A chatbot pretending to be a 13-year-old Ukrainian boy made waves last weekend when its programmers announced that it had passed the Turing test.
But the judges of this test were apparently easily fooled, because any cursory exchange with ‘Eugene Goosterman’ reveals the machine inside the ghost. Maybe the time has come, 60 years after Alan Turing’s death, to discard the idea that imitating human conversation is a good test of artificial intelligence.
“I start my Cognitive Science class with a slide titled ‘Artificial Stupidity,’” said Noah Goodman, director of the computation and cognition lab at Stanford University. “People have made progress on the Turing test by making chatbots quirkier and stupider.” Non-sequitur, spelling errors, and humor all make a chatbot seem more human.
The history of the Loebner prize, an annual Turing test competition, confirms this trend. Last year’s contest was won by a bot named Mitsuku also pretending to be young ESL speaker, a silly Japanese girl.
Even Turing anticipated that evasion might be the most human answer to a hard question:
Q: PLEASE WRITE ME A SONNET ON THE SUBJECT OF THE FORTH BRIDGE.
A : COUNT ME OUT ON THIS ONE. I NEVER COULD WRITE POETRY.
If not the Turing test, is there an alternative measure of intelligence that would bring out the best in our machines? Experts have suggested an array of challenging tasks in the very human domains of language, perception, and interpretation. Perhaps a computer passing one of these tests would seem not just like a person, but like an intelligent person.
Let’s look first at language comprehension, as computers can easily interact with text. In the following sentence, the person referred to by “he” depends on the verb: “Paul tried to call George on the phone, but he was not [successful/available].”
You, human reader, know that if he is not successful then “he” is Paul, and if he is not available then “he” is George. To figure that out, you needed to know something about the meaning of the verb “to call.” Machine learning researcher Hector Levesque of the University of Toronto proposes that resolving such ambiguous sentences, called Winograd schema, is a behavior worthy of the name intelligence.
Because humans interact with the world through sight and sound, not strings of letters, a stronger test of human-like intelligence might include speech and image processing. Computer speech and text recognition has improved rapidly in the last twenty years, but are still far from perfect.
When asked a question about the Turing test, Apple’s Siri answered about a “touring” test. Bots struggle to decipher squiggly letters, which is why you have to fill out a CAPTCHA (Completely Automated Public Turing test to tell Computers and Humans Apart) when you sign up for things like Facebook.
Humans are also exceptionally good at recognizing faces. At the age of six months, a typical baby can pick out its mother’s face from a crowd. Computer vision researcher Avideh Zakhor at UC Berkeley says we should aim for computers to “be as good as the best human, or better than the best human” at recognizing objects and people.
We could further ask for the computer to interpret audio-visual phenomena and then reason about them. “An example of a task is a system providing a running commentary on a sporting match,” said Michael Jordan, a machine learning researcher at UC Berkeley.
“Even more difficult: The system doesn’t know about soccer, but I explain soccer to the system and then it provides a running commentary on the match.” That goal won’t be scored for a while.
A computer capable of achieving any of these tasks would certainly be impressive, but would we call it intelligent? Fifty years ago, we thought a computer that could beat a grandmaster at chess would necessarily be intelligent, but then Deep Blue passed that test, yet can’t even play checkers. Watson, the Jeopardy computer, knows more than Deep Blue about the human world of drinks and cities and movies, but it can only answer one kind of question about those things (in the form of a question of course).
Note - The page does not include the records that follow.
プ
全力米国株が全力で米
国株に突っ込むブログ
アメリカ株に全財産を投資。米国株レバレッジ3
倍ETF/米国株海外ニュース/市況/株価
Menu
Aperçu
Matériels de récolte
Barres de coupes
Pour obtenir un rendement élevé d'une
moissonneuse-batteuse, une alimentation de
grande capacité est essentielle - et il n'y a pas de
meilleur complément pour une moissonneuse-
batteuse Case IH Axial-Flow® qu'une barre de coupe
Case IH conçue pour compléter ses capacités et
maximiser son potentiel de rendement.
As computers become more powerful and pervasive, our standards shift. Fifty years from now, a soccer-learning, header-calling, wise-cracking machine might seem more like a party trick than a thinking being.
“If you fix a landmark goal, you tend to end up with systems that are narrow and inflexible,” said UC Berkeley computer scientist Stuart Russell. “In developing general-purpose AI we look for breadth and depth of capabilities and flexibility in developing new capabilities automatically.” A different kind of mission might be preferable, one which can expand with our own abilities and desires, something in the spirit of Google’s quest to “organize the world’s information.”
After all, UPS already routes millions of packages a day, hospitals sequence patients’ DNA to find cancer-causing mutations, and Google can in a millisecond report the age at which children begin to recognize their mother.
These abilities are ”fricking fantastic, and way beyond the capability of a person,” said Goodman, the computation and cognitive science researcher at Stanford. “So in some sense the programs are super intelligent, super human, but because of our common-sense notion, we say that’s not intelligence, that’s something else.”
As functions proliferate, some may become united behind a more flexible user interface and be powered by a deeper corpus. There might be a machine that can teach you a dance that it learned by watching YouTube and diagnose a disease by smelling your breath. You could ask that machine to simulate human behaviors in order to pass the old Turing test, but that would be insulting to everyone’s intelligence.